In that case, she was returned to her parents after five months. According to a Web log established by her family, she now is receiving alternative treatment in an undisclosed clinic.

Rosen said health care providers have a responsibility to report such instances to social services agencies when they think a treatment, or lack of one, could harm a child.

Because the identities of people who report medical neglect are protected by law, the Cherrix family was not told who reported them to Social Services. However, they think it was either the hospital or the CHKD oncologist they were seeing.

The family's first contact with the hospital came late last summer.

Abraham, who is home-schooled along with his four siblings, had felt tired for several months. Late in the summer, he felt a knot on his neck. A local doctor gave him an exam and referred him to CHKD for more tests.

The tests showed he had Hodgkin's disease and that a tumor was pressing against his windpipe.

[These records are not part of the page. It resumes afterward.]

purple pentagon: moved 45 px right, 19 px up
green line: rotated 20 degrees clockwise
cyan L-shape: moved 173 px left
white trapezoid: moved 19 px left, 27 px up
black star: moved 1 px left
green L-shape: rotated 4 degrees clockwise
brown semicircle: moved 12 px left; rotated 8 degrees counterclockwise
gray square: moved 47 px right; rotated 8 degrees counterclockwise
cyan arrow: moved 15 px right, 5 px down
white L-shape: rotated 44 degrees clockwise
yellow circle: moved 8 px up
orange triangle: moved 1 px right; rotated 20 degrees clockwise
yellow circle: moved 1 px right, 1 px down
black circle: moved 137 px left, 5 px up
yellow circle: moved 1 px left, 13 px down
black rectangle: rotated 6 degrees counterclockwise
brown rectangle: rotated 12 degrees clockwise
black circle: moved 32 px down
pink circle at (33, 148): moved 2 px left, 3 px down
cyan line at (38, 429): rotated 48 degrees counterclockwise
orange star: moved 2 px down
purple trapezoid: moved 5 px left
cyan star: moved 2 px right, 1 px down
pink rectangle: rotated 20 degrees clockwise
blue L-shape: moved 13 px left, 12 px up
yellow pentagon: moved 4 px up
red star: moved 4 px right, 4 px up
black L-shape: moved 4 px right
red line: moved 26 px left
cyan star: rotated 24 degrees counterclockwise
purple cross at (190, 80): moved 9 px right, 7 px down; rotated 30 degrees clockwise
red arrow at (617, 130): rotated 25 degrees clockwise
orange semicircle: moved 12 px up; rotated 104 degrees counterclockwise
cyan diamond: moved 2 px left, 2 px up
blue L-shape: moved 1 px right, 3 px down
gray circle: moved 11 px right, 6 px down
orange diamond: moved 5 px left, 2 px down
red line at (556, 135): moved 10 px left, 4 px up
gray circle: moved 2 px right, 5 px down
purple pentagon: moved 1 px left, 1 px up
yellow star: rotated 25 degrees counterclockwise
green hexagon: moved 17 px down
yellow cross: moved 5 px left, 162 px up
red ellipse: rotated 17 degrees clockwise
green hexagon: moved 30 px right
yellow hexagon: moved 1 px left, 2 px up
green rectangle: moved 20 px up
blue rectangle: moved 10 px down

Within days, he started chemotherapy.

"It's so devastating, you agree to almost anything because you are afraid," said Jay Cherrix, who runs a kayaking expedition business on Chincoteague Island. "I thought if he did not have chemo, he would die."

Abraham wanted to try something called the "Hallelujah Acres" approach, which is a Bible-based diet approach to illnesses. "But I don't think I have time," he told his father.

He started chemo in September. He became violently ill after the treatment, rising many times during the night to vomit. He lost his hair. Veins in his arm hardened from the insertion of needles. "It was the worst I ever felt," Abraham said.

The first round ended in December, according to the Cherrixes, and pushed the cancer into remission. Then tests in February showed the presence of active cancer cells, so more chemotherapy was recommended, along with radiation therapy to attack the tumors.

When Abraham went to see the oncology radiologist, he was put off by the risks involved in such treatment. Father and son explored other methods through the Association for Research and Enlightenment, a Virginia Beach-based center founded in 1931 by Christian psychic Edgar Cayce.

They read an article about a man who said he was cured of Hodgkin's through a treatment known as the Hoxsey method at the Bio-Medical Center in Tijuana.

Abraham signed on for treatment during a spring visit to the clinic and now eats only organic food, mostly vegetables. He doesn't eat refined sugars or processed substances. He takes supplements that Jay Cherrix says are natural sources of some of the same chemicals used in chemotherapy. The family has planned to return to the clinic, which re ports an 80 percent cure rate, this summer for a checkup.

In the time between the end of chemotherapy in December and April, the lump on Abraham's neck did get bigger, but the family thinks that's because the new treatment has not yet taken effect. His parents said the growth hasn't gotten bigger in the past two weeks.

"Abraham said that God has told him this is his test," Jay Cherrix said. "I think that, too."